KARYES, Greece (AP) — Russian President Vladimir Putin visited a Russian Orthodox monastery Saturday on the northern Greek peninsula of Mount Athos as part of a two-day visit touted by the Greek government as a chance to improve ties between the two countries.

He praised the spiritual uplift and moral guidance provided by the austere monastic community in a sacred place. Putin said the Orthodox tradition is particularly important at this moment in history.

“Today, as we resurrect the values of patriotism, historical memory and traditional culture, we hope for … a strengthening of relations” with Mount Athos, he said.

Greek Prime Minister Alexis Tsipras had said the Russian president’s visit was a chance to “upgrade” relations, which Greece hopes will mean more Russian investment and more Russian tourism as the EU member copes with a prolonged financial crisis and a tsunami of migrants.

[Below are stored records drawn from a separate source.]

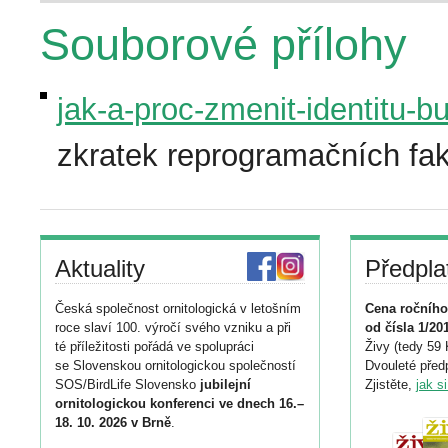
Souborové přílohy
jak-a-proc-zmenit-identitu-b
zkratek reprogramačních fak
Aktuality
Předpla
Česká společnost ornitologická v letošním
Cena ročního
roce slaví 100. výročí svého vzniku a při
od čísla 1/20
té příležitosti pořádá ve spolupráci
Živy (tedy 59 
se Slovenskou ornitologickou společností
Dvouleté předp
SOS/BirdLife Slovensko
jubilejní
Zjistěte,
jak s
ornitologickou konferenci ve dnech 16.–
18. 10. 2026 v Brně
.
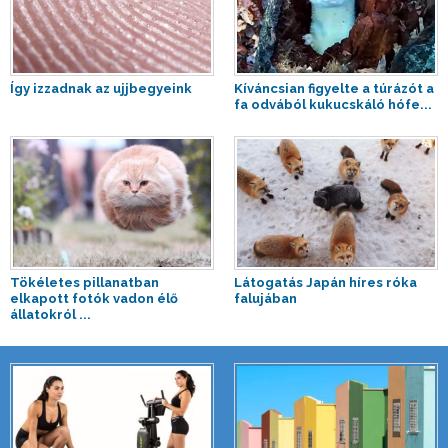
Így izzadnak az ujjbegyeink
Kíváncsian figyelte a túrázót a
fa odvából kukucskáló hófe...
Tökéletes pillanatban
Látogatás Japán híres róka
elkapott fotók vadon élő
falujában
állatokról ...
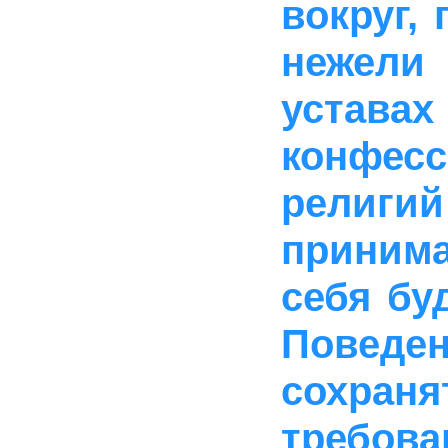
вокруг,
нежели
устав
конфес
религи
принима
себя бу
Поведен
сохр
требова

Putin, who has sought to capitalize on the strained relations between Greece and many other European Union countries, said Russia seeks to cooperate with Greece in the energy sector. Several Russian ministers also expressed interest in the privatization of Greek railways and in the northern port of Thessaloniki, but no major deals were announced.

Only lower lever “cooperation agreements” were reached during the visit.

Putin expressed gratitude for the Greek friendship — and used his visit to blast U.S. policy toward Moscow. He described a newly expanded U.S. missile defense system in Europe as a threat to Russia’s national security and said his country would retaliate.

At the height of Greece’s financial crisis last year, it had sought aid from Russia as a counterbalance to its difficult negotiations with its EU and IMF creditors. The limited concrete results of Putin’s long-anticipated visit left some disappointed.

Panagiotis Lafazanis, a former energy minister who has left the ruling Syriza party, said the Greek government had de-emphasized the Putin visit in order to curry favor with U.S. and NATO officials.

During his visit to Mount Athos, where women are not allowed to visit any of the 20 monasteries there, Putin repeatedly praised the spirit of the monastic community.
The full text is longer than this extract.